As for its Image capabilities, apart from DALL-E, Open AI is also working on CLIP (Contrastive Language-Image Pre-training), a neural network “which efficiently learns visual concepts from natural language supervision.” If you provide this neural network with natural language instructions, it can work on different kinds of visual classification benchmarks.

Now, through the description that the website gives us, it may seem complicated. What do we do with CLIP? What does it help us achieve? Is it a ‘graphics’ thing? The questions could be many. Here’s how it works: You give CLIP an image and a set of descriptions; you ask it to choose the description that fits the image best; it chooses the description for you. Now imagine that you have a hundred different images that you need to sort through and classify. And you don’t have enough time to do this manually. This is where CLIP comes into play. Even if the image or description isn’t one that the network has previously encountered during training, because it attaches semantic sense to both phrases and pixels (unlike other classifiers), it is able to categorize the set of hundred images for you. To put it simply, let’s say that CLIP is a super-organized assistant that can sort your photo album according to people, year, or even events.

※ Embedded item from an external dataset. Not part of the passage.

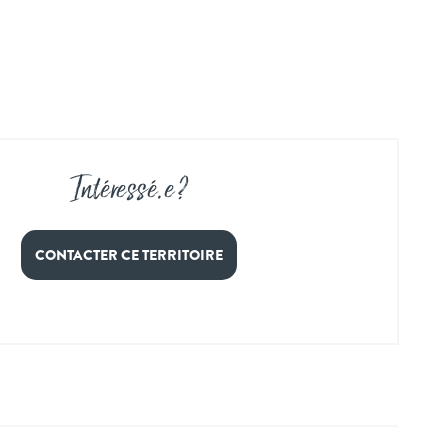
Intéressé
.
e ?
CONTACTER CE TERRITOIRE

At the crux of OpenAI’s research and future plans is this question: How can we use deep learning and vast data to simplify time-consuming tasks? Research, transcription, and even classification are all characterized by ‘dry work’ at times. But if you can get help from software to do the more mundane tasks for you, you can insert more of your energy into creatives.

Talking about creatives, it also becomes imperative to understand the case of plagiarism that may pop up when you resort to Generative AI. Artists were vocal about how adversely AI-generated images affect originality. It can pick up unique styles and strokes, apply these to incorporate instructions, and give the users what they want. This then reduces the value of original work. As long as such caveats are addressed and warded off, there can be no harm in using AGI as additives for our work.